The output should consist solely of the line containing "with your former partner. Here are just a" and all lines after it through the final line of the entries below, reproduced exactly.

Page images and extracted text
----------------

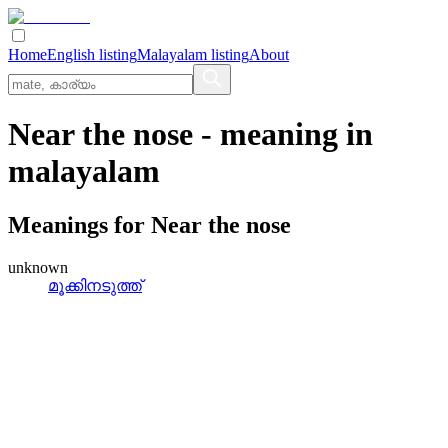
Home
English listing
Malayalam listing
About
Near the nose
- meaning in
malayalam
Meanings for
Near the nose
unknown
മൂക്കിനടുത്ത്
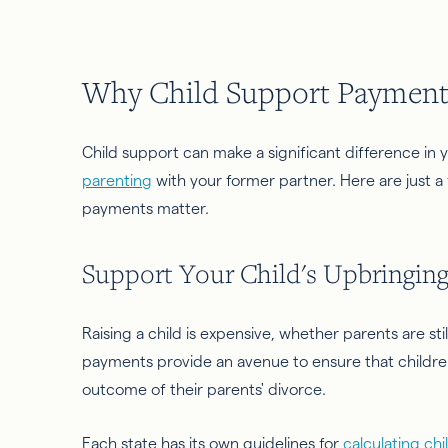
Why Child Support Payment
Child support can make a significant difference in you
parenting
with your former partner. Here are just a
payments matter.
Support Your Child's Upbringin
Raising a child is expensive, whether parents are stil
payments provide an avenue to ensure that children
outcome of their parents' divorce.
Each state has its own guidelines for
calculating ch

----------------

ANSWER SPACE:
with your former partner. Here are just a
payments matter.
Support Your Child's Upbringin
Raising a child is expensive, whether parents are stil
payments provide an avenue to ensure that children
outcome of their parents' divorce.
Each state has its own guidelines for
calculating ch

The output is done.